The Delta variant, which is believed to be twice as contagious as the original strain of COVID-19, is thought to be responsible for 90% of new cases in Israel over the past two weeks.
The data, however, also shows that the vaccine is still highly effective against preventing serious symptoms and hospitalization. During May, that figure stood at 98.2%, and during June, it was 93%.
Amid the rise in COVID cases across the country, Bennett along with Horowitz instructed the Health Ministry on Monday to promote two medical studies on the need for a third vaccine shot against the coronavirus, which they said will provide decision-makers with “vital information.”
The Prime Minister’s Office said that the studies, which will be overseen by the head of public health services in the Health Ministry, Dr. Sharon Alroy-Preis, will “evaluate the efficacy of the vaccine and the rate at which it wears off over time.”
One study will examine the effectiveness of the vaccine over time in various age groups and in various states of health. The other will examine cellular immunity (an immune response not involving antibodies) over time.
On Sunday, it was reported that the Health Ministry will recommend immunocompromised Israelis take a third dose of the Pfizer-BioNTech vaccine, even though the pharmaceutical company has not yet sanctioned the booster shot.

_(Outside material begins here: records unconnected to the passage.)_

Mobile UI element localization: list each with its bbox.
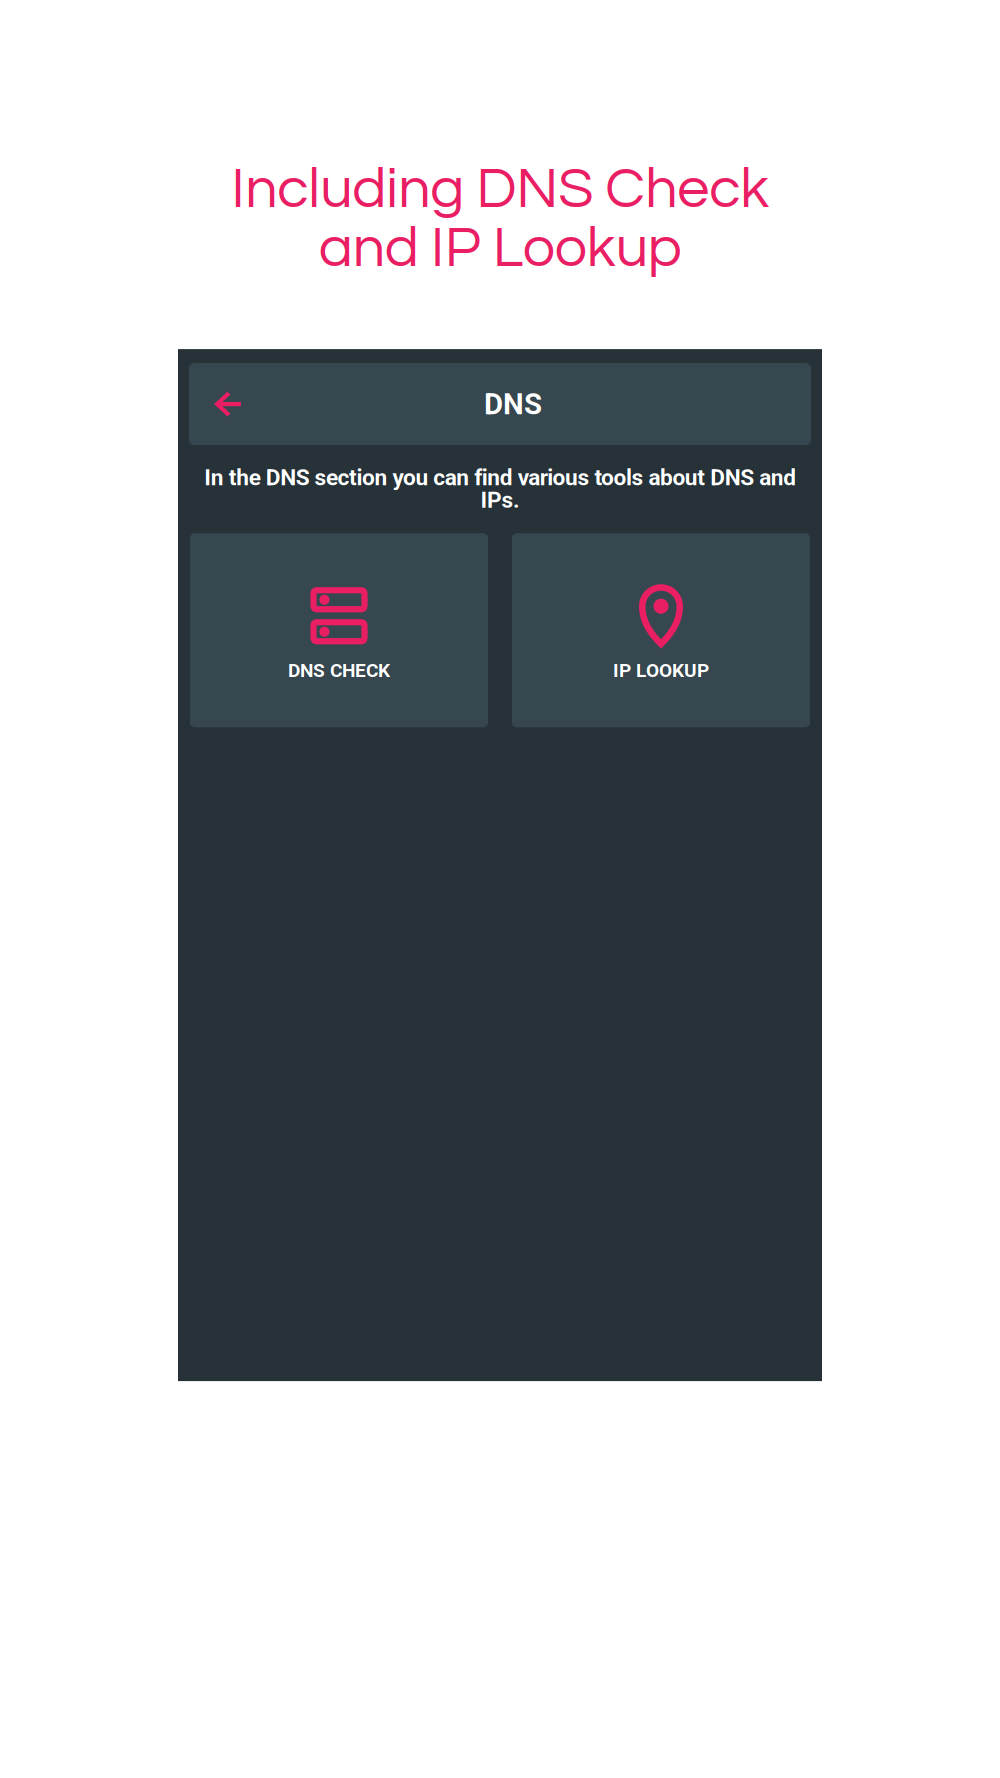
staticText: IP LOOKUP (613, 659, 709, 682)
button[interactable]: IP LOOKUP (512, 533, 810, 727)
button[interactable]: Back (189, 383, 250, 425)
staticText: Including DNS Check and IP Lookup (231, 160, 769, 278)
staticText: In the DNS section you can find various … (204, 464, 796, 513)
staticText: DNS (484, 387, 542, 421)
button[interactable]: DNS CHECK (190, 533, 488, 727)
staticText: DNS CHECK (288, 659, 390, 682)
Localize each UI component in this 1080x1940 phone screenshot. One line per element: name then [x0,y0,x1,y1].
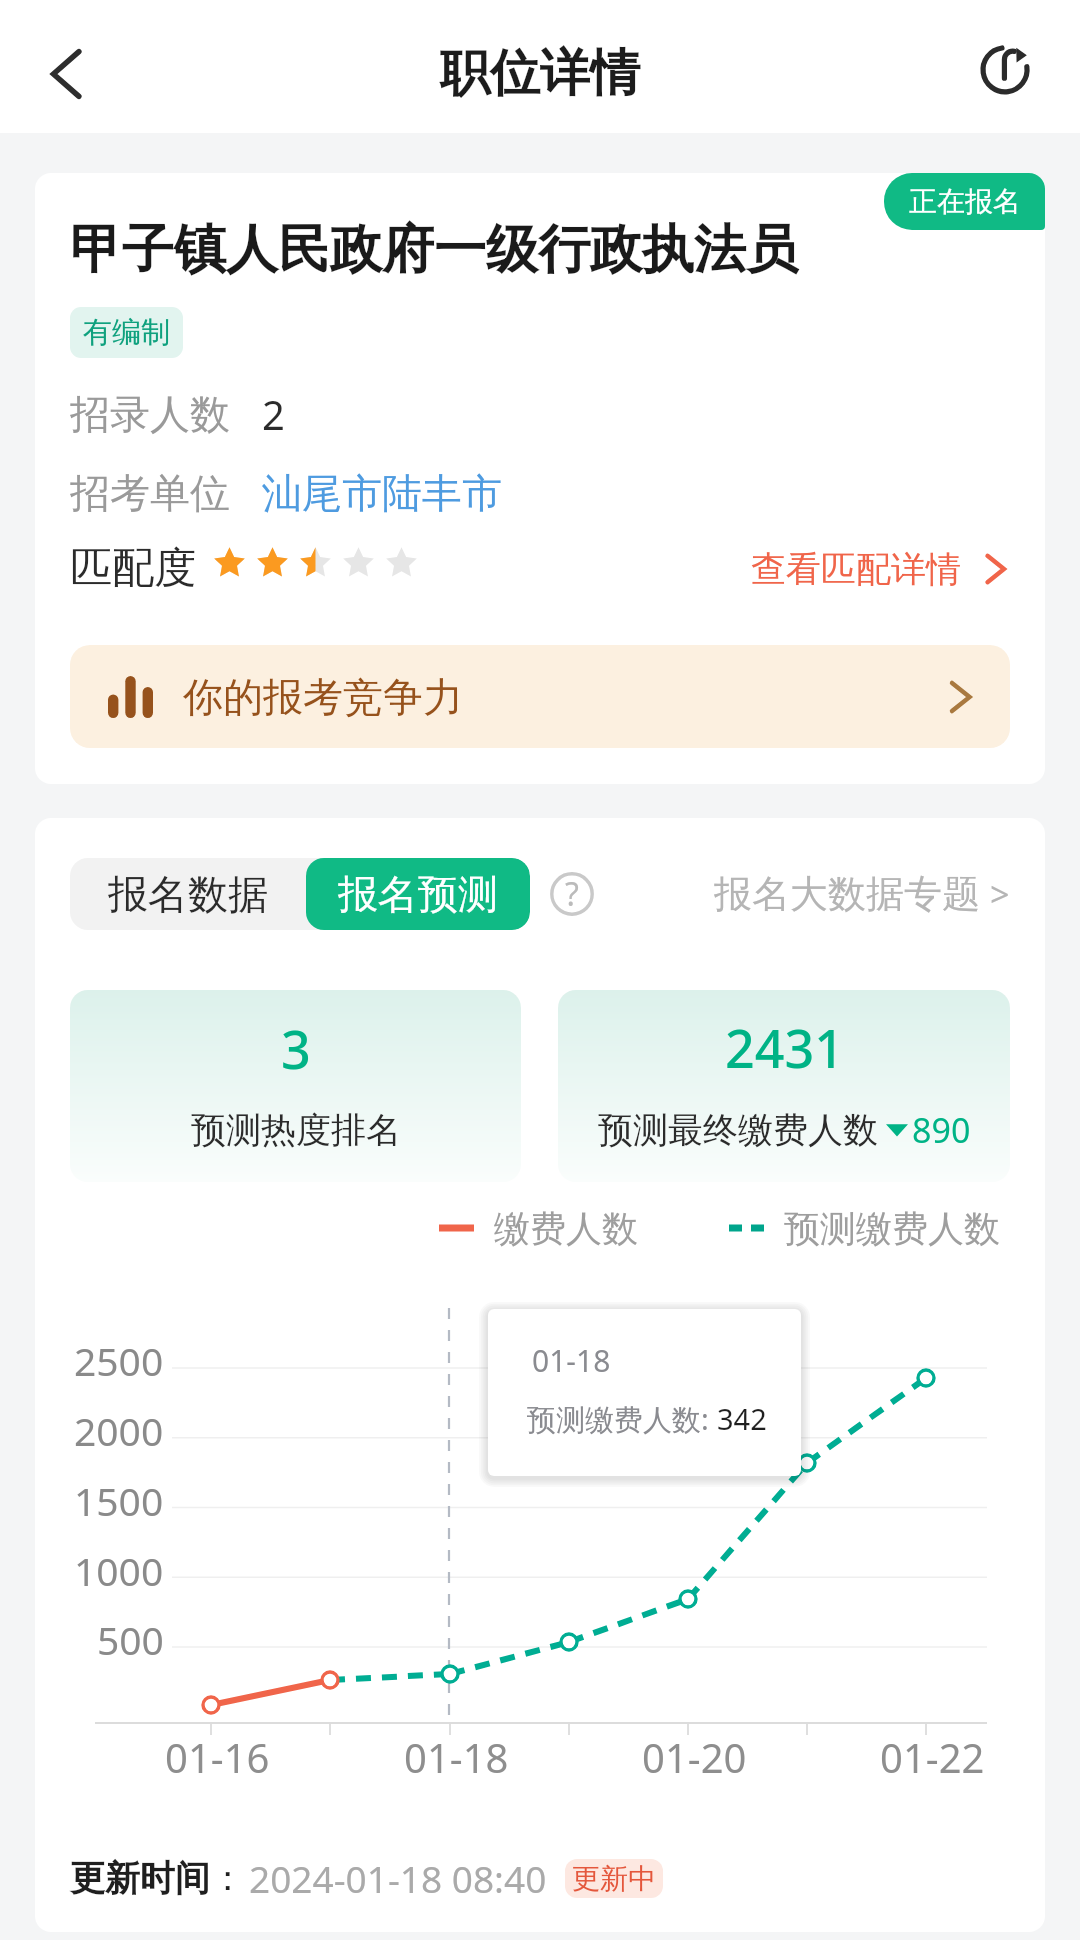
staticText: 1500 [74,1474,164,1527]
staticText: 更新中 [572,1861,656,1896]
staticText: 招考单位 [70,468,230,518]
button[interactable]: 报名预测 [306,858,530,930]
staticText: 招录人数 [70,389,230,439]
staticText: 汕尾市陆丰市 [262,468,502,518]
staticText: 01-22 [880,1730,985,1784]
staticText: 3 [281,1013,311,1084]
staticText: 预测缴费人数: [527,1399,717,1439]
button[interactable]: Back [20,28,112,120]
staticText: 缴费人数 [494,1206,638,1251]
staticText: 报名大数据专题 [714,870,980,918]
staticText: 2 [262,387,285,441]
staticText: ? [565,872,579,916]
staticText: 500 [97,1613,164,1666]
staticText: 预测最终缴费人数 [598,1108,878,1152]
staticText: 01-20 [642,1730,747,1784]
staticText: 查看匹配详情 [751,547,961,591]
staticText: 匹配度 [70,542,196,595]
button[interactable]: 查看匹配详情 [751,547,1010,591]
staticText: > [990,871,1010,917]
staticText: 1000 [74,1544,164,1597]
button[interactable]: 报名大数据专题 [714,870,1010,918]
staticText: 2024-01-18 08:40 [249,1853,547,1903]
staticText: ： [210,1856,245,1900]
staticText: 有编制 [83,314,170,351]
staticText: 890 [912,1107,971,1153]
staticText: 01-18 [404,1730,509,1784]
staticText: 01-18 [532,1340,611,1381]
staticText: 2500 [74,1334,164,1387]
staticText: 正在报名 [909,184,1021,219]
staticText: 预测缴费人数 [784,1206,1000,1251]
button[interactable]: Refresh [964,21,1056,113]
staticText: 职位详情 [440,42,640,105]
staticText: 报名数据 [108,869,268,919]
staticText: 你的报考竞争力 [183,672,463,722]
staticText: 甲子镇人民政府一级行政执法员 [70,217,798,283]
button[interactable]: Help [550,872,594,916]
button[interactable]: 你的报考竞争力 [70,645,1010,748]
staticText: 2000 [74,1404,164,1457]
staticText: 01-16 [165,1730,270,1784]
staticText: 2431 [725,1012,844,1083]
staticText: 报名预测 [338,869,498,919]
button[interactable]: 报名数据 [70,858,306,930]
staticText: 更新时间 [70,1856,210,1900]
staticText: 342 [717,1399,767,1438]
staticText: 预测热度排名 [191,1108,401,1152]
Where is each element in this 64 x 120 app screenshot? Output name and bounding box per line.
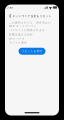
staticText: 影響を受ける項目	[9, 33, 33, 36]
staticText: Wi-Fi / VPN	[9, 37, 24, 40]
staticText: パスワードが削除されます。	[9, 28, 48, 32]
staticText: 9:41	[7, 6, 14, 9]
staticText: ネットワーク設定をリセット	[13, 14, 52, 18]
button[interactable]: Back	[9, 14, 12, 18]
button[interactable]: リセットを実行	[18, 48, 46, 55]
staticText: この操作を行うと、保存済みの Wi-Fi ネットワークと	[9, 21, 51, 28]
staticText: リセットを実行	[22, 50, 42, 53]
staticText: モバイル通信	[9, 41, 27, 44]
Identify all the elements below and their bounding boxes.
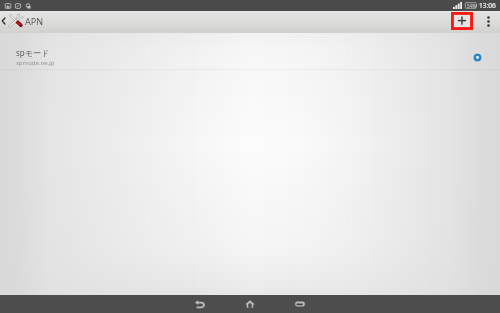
button[interactable]: Add APN: [451, 12, 473, 30]
staticText: 13:06: [479, 1, 496, 10]
button[interactable]: spモード: [0, 44, 500, 69]
button[interactable]: Recent apps: [283, 295, 317, 313]
staticText: spモード: [16, 47, 50, 58]
staticText: spmode.ne.jp: [16, 59, 55, 67]
button[interactable]: More options: [482, 11, 494, 31]
staticText: 54%: [467, 3, 476, 9]
button[interactable]: Home: [233, 295, 267, 313]
staticText: APN: [25, 15, 44, 27]
button[interactable]: APN: [0, 14, 47, 28]
button[interactable]: Back: [183, 295, 217, 313]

Health officials are concerned by data that shows immunocompromised people develop an insufficient antibody response from the two-shot vaccine to shield them from the virus. Immunocompromised individuals include organ transplant recipients and cancer patients.
On Monday, however, the Health Ministry clarified that “there is no recommendation or decision at this stage to vaccinate the general public in Israel with a third dose.”
Warning of the dangers posed by the Delta variant, opposition leader Benjamin Netanyahu last week urged Bennett and Horowitz to start giving Israelis a third coronavirus vaccine dose in August, despite Pfizer tests on the third shot having not yet been completed.
Netanyahu said in a video released on his social media channels that “from conversations I’ve had with some of the best experts in the world, I believe the third vaccine [dose] should be given to the over-50 population starting in August, in order to finish the task by the end of September.”
He said that no one currently knows when a drop in immunity will leave the population susceptible to infection once again.
“The price of being late… could be deadly and cost many lives,” he said.
Israel purchased millions of vaccines from Pfizer and was among the first countries to receive them late last year. Despite having millions of unused doses, it inked a deal in April under Netanyahu for 18 million more doses, in case they were needed for booster shots. Those doses have yet to arrive.